Though it may bring gain, as said Proverbs 22:16, to oppress the דּל, the lowly or humble, yet at last the oppressor comes to ruin. The poet here warns against robbing the lowly because he is lowly, and thus without power of defence, and not to be feared; and against doing injustice to the עני, the bowed down, and therefore incapable of resisting in the gate, i.e., in the court of justice. These poor men have not indeed high human patrons, but One in heaven to undertake their cause: Jahve will conduct their cause (יריב ריבם, as at Proverbs 23:10), i.e., will undertake their vindication, and be their avenger. דּכּא (דּכּה), Aram. and Arab. daḳḳ (cf. דּקק, Arab. daḳḳ), signifies to crush anything so that it becomes broad and flat, figuratively to oppress, synon. עשׁק (Fleischer). The verb קבע has, in Chald. and Syr., the signification to stick, to fix (according to which Aquila here translates καθηλοῦν, to nail; Jerome, configere); and as root-word to קבּעת, the signification to be arched, like (Arab.) ḳab', to be humpbacked; both significations are here unsuitable. The connection here requires the meaning to rob; and for Malachi 3:8 also, this same meaning is to be adopted, robbery and taking from one by force (Parchon, Kimchi), not: to deceive (Khler, Keil), although it might have the sense of robbing by withholding or refraining from doing that which is due, thus of a sacrilege committed by omission or deception. The Talm. does not know the verb קבע in this meaning; but it is variously found as a dialectic word for גזל.

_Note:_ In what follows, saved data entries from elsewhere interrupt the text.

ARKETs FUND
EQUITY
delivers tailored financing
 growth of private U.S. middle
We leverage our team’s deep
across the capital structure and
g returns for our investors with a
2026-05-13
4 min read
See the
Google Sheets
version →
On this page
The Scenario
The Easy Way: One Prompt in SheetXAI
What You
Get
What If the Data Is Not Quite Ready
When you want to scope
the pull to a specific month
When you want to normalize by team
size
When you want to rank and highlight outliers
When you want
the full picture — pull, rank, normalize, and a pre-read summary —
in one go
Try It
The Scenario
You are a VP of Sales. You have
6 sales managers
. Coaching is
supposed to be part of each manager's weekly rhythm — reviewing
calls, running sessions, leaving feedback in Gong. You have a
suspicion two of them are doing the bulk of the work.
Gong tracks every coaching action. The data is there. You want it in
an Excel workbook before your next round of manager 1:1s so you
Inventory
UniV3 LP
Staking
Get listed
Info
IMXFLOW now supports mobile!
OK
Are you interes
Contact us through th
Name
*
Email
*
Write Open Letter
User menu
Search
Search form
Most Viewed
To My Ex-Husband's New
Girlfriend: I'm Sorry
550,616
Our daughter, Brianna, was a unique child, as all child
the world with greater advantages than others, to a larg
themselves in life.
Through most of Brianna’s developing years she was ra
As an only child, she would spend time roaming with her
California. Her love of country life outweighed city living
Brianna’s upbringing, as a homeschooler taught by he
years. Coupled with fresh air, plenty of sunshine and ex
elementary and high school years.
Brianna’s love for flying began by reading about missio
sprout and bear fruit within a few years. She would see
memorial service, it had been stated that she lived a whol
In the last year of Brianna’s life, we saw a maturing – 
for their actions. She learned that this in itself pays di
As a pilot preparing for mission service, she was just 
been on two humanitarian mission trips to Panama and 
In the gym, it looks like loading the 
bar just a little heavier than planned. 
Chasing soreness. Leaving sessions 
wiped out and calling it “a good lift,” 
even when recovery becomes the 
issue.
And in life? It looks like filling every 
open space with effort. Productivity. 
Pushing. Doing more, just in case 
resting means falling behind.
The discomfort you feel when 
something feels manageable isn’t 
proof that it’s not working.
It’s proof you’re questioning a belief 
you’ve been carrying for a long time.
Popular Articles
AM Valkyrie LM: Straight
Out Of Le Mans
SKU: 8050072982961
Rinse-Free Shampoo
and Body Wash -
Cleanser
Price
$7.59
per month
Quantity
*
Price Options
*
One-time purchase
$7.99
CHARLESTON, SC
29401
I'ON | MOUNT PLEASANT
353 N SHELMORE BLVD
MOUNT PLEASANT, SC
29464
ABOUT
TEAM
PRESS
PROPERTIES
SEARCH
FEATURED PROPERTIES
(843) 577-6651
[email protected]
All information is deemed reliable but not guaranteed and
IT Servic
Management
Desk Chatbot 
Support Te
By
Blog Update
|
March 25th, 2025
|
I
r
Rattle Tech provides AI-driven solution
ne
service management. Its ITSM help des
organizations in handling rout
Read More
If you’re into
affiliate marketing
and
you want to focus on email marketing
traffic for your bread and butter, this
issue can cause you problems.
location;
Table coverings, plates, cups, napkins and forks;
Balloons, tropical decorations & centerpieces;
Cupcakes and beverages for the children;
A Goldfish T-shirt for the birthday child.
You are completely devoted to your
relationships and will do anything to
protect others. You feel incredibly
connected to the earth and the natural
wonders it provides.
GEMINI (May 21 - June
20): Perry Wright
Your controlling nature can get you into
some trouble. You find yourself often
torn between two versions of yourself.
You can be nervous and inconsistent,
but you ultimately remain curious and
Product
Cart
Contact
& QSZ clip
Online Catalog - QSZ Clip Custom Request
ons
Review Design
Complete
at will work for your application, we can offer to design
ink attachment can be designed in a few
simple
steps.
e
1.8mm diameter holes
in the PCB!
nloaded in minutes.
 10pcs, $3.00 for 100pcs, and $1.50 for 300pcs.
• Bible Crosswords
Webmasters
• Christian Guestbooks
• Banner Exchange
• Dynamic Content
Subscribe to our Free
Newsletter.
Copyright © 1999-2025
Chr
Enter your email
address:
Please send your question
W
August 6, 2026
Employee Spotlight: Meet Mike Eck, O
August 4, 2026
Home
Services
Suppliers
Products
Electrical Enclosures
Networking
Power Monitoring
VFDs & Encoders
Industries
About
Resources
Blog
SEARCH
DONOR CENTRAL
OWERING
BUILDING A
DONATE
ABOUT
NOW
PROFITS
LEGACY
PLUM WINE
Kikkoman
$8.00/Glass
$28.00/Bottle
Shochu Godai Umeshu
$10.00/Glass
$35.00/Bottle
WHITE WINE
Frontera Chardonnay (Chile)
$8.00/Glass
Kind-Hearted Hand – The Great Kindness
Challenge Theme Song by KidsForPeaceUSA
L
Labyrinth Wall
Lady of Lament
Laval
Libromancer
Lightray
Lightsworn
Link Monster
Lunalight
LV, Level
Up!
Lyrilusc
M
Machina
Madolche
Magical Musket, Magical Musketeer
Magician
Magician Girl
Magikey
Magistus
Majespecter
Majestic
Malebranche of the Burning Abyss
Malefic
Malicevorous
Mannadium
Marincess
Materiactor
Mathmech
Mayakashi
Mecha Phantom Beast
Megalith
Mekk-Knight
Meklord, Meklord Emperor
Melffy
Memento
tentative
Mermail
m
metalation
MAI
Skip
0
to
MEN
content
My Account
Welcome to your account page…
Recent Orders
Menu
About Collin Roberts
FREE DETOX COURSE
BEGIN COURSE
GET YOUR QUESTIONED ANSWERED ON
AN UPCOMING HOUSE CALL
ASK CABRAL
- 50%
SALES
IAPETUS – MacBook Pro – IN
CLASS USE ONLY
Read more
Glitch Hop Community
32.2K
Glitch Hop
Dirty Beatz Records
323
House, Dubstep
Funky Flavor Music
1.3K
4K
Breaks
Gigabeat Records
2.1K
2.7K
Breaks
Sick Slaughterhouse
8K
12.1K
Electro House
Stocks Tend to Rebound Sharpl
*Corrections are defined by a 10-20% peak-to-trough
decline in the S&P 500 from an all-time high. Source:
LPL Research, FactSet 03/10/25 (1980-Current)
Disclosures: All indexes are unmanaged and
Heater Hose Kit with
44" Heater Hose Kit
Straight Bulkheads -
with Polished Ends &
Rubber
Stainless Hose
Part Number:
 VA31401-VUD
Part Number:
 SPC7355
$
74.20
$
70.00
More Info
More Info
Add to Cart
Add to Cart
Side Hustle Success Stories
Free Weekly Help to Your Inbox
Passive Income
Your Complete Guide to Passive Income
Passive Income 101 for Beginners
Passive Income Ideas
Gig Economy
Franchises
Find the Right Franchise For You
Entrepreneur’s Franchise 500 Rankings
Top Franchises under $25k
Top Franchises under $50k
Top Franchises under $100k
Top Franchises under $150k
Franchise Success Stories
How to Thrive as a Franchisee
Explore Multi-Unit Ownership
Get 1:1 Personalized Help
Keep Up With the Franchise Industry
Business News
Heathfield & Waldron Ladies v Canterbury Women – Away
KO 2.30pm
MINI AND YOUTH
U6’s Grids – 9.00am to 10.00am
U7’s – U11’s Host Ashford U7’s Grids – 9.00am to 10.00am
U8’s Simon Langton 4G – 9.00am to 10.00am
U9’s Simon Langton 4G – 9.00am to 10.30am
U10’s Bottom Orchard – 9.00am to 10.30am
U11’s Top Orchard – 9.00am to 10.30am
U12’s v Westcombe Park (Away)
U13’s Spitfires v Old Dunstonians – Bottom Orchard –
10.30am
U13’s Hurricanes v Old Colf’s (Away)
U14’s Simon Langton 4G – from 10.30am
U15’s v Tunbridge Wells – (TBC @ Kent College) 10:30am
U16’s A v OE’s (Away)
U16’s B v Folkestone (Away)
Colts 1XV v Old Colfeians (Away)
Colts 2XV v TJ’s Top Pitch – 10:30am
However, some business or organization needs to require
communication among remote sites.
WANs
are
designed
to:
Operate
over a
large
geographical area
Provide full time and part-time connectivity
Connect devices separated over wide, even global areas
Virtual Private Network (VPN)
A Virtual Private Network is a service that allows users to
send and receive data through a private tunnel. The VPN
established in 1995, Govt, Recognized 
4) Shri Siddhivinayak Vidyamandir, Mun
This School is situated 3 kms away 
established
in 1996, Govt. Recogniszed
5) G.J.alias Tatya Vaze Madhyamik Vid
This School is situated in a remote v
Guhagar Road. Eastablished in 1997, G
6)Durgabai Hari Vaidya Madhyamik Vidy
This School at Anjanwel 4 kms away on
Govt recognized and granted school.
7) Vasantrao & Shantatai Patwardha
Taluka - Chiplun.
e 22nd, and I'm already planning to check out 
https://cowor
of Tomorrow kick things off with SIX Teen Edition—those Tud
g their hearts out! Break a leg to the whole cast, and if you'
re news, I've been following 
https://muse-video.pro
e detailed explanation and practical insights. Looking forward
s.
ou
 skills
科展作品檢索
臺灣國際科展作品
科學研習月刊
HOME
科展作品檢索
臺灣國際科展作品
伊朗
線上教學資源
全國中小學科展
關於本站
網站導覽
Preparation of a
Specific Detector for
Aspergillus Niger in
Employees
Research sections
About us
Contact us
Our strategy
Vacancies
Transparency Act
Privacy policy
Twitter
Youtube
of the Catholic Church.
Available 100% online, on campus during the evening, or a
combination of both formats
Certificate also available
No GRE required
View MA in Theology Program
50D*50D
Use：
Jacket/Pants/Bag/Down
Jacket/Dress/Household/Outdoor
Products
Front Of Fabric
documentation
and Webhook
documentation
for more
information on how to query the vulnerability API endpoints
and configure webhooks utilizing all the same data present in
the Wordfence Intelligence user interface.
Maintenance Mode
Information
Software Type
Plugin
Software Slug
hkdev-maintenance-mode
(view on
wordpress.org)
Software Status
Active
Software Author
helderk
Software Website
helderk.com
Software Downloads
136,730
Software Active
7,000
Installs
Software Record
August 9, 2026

(Note: Thus Rosch ha-schana 26b: Levi came once to N.N. There a man came to meet him, and cried out קבען פלניא. Levi knew not what he would say, and went into the Madrash-house to ask. One answered him: He is a robber (גזלן) said that one to thee; for it is said in the Scriptures (Malachi 3:8), "Will a man rob God?" etc. (vid., Wissenschaft Kunst Judenthum, p. 243). In the Midrash, שׁוחר טוב, to Psalm 57:1-11, R. Levi says that אתה קיבע לי is used in the sense of אתה גוזל לי. And in the Midrash Tanchuma, P. תרומה, R. Levi answers the question, "What is the meaning of קבע, Malachi 3:8?" - It is an Arabic expression. An Arabian, when he wishes to say to another מה אתה גוזלני, says instead of it, מה אתה קובעני. Perhaps קבע is cogn. to קבץ; the R. קב coincides in several groups of languages (also the Turkish ḳb) with the Lat. capere.)

Schultens' etymological explanation, capitium injicere (after Arab. ḳab', to draw back and conceal the head), is not satisfactory. The construction, with the double accus., follows the analogy of הכּהוּ נפשׁ and the like, Gesen. 139. 2. Regarding the sing. נפשׁ, even where several are spoken of, vid., under Proverbs 1:19.